Y es ahí donde aparecen las diferencias porque lo que cuentan los medios de comunicación con frecuencia no resulta del agrado de los poderosos, especialmente cuando se dan a conocer errores o irregularidades.
Desde del presidente de la República hasta un obispo o un grupo de feministas tienen interés en que lo que se diga sobre su actuar corresponda a sus expectativas y eso no siempre ocurre. De ahí derivan conflictos.
Incluso personajes que han sido considerados grandes estadistas han renegado de los periodistas. En su libro Prensa y poder, Raúl Sohr afirma que Winston Churchill acusó a la BBC de “ser el enemigo interior de la propia casa, que causa continuamente problemas, haciendo más daño que bien”.

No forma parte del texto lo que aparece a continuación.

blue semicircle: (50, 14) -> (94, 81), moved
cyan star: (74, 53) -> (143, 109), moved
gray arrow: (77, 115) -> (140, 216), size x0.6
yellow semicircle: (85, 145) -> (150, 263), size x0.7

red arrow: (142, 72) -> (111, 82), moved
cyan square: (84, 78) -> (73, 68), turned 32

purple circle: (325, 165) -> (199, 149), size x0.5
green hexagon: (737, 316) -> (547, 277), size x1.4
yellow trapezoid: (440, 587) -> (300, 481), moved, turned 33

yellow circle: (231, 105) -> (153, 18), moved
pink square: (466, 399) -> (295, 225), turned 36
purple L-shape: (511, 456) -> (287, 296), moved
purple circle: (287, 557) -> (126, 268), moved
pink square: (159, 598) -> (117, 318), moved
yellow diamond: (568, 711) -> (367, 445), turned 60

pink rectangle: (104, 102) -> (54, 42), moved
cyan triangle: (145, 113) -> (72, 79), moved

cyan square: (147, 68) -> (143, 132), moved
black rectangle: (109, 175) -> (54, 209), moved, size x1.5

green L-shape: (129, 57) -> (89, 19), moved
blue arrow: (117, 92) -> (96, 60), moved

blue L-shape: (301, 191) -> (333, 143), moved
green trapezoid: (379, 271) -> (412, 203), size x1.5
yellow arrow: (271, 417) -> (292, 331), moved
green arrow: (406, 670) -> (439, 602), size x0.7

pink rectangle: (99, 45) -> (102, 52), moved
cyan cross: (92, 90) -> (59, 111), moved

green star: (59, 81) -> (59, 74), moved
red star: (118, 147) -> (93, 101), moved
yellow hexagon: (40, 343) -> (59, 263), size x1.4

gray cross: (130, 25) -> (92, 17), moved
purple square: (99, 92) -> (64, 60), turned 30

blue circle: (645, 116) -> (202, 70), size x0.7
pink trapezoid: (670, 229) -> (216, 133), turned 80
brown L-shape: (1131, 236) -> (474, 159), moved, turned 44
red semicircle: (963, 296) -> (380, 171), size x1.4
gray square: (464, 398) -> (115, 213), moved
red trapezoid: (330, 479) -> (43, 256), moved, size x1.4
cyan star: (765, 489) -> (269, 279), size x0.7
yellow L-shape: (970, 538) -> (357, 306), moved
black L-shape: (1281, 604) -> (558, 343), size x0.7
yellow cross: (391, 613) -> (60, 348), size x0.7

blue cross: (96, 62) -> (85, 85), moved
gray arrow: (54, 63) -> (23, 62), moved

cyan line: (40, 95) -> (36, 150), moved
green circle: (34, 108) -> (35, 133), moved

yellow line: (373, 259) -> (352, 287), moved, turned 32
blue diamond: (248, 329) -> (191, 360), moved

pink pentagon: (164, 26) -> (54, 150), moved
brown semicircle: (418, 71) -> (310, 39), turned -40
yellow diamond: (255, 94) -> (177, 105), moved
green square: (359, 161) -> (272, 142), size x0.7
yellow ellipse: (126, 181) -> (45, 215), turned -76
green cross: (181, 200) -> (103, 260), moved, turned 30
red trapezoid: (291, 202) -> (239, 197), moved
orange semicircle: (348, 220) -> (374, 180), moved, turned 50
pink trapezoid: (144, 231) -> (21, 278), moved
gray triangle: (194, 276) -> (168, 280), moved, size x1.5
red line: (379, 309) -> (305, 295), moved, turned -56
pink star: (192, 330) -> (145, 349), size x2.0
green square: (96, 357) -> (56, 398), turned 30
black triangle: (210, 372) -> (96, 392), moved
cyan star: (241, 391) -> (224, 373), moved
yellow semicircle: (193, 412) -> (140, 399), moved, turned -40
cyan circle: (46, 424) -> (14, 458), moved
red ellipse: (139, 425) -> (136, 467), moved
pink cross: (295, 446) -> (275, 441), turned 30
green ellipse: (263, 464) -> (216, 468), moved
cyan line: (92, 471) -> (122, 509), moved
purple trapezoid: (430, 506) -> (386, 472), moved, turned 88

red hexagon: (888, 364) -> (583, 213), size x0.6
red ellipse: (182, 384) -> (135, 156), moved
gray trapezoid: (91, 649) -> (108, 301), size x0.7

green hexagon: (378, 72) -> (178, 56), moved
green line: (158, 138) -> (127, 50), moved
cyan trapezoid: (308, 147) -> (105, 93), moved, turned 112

Si esto ocurre porque un mismo hecho se cuenta, se pondera y se valora de manera distinta, resulta aún más desafiante en un ambiente polarizado como el que vivimos en el que los puntos medios se diluyen. En los que prima el blanco y negro, el todo o nada, el sí o no. En el que desde el presidente hasta un vendedor de drogas local piden definir: “¿Estás conmigo o contra mí?”. No hay matices.
Cualquier actor involucrado en un hecho público tiene el derecho, y a veces la obligación, de contar su versión de los hechos y de que ésta sea publicada de manera precisa, justa y equilibrada. Es obligación de periodistas y medios de comunicación hacerlo de manera profesional y ética. Y esto lamentablemente no siempre ocurre.
Pero una cosa es dar su versión de los hechos y otra es pretender que los periodistas sean comparsas de sus campañas de propaganda o de silencio. La ética periodística impone guardar una distancia crítica con el poder, cualquiera que éste sea. Y eso no les gusta.
Los poderosos pretenden que los periodistas sean dóciles y estén a su servicio. Muchos comunicadores sucumben fácilmente por dinero o por ideología. Se convierten así en propagandistas del poder.
En un contexto en el que la verdad poco importa y donde la sociedad se mueve en función de afinidades y creencias, la propaganda encuentra el mejor caldo de cultivo y funciona de maravilla.
Raúl Sohr recuerda que Hitler decía: “La propaganda efectiva debe ceñirse a unos cuantos puntos y machacar con esos eslóganes hasta que el último ciudadano de esa audiencia entienda qué es lo que queremos que comprenda”.
Estrategias como esta son utilizadas actualmente por autoridades federales y estatales, y otros grupos de poder, con la ventaja que les ofrecen las redes sociales. Constatamos en ellas mismas su efectividad.
Quienes ejercen los diversos poderes ganan día con día mayores márgenes de acción y los contrapesos van en declive. Frente a ello el ejercicio periodístico profesional y honesto adquiere aún mayor relevancia. Es una tarea importantísima y quizá, lamentablemente, testimonial.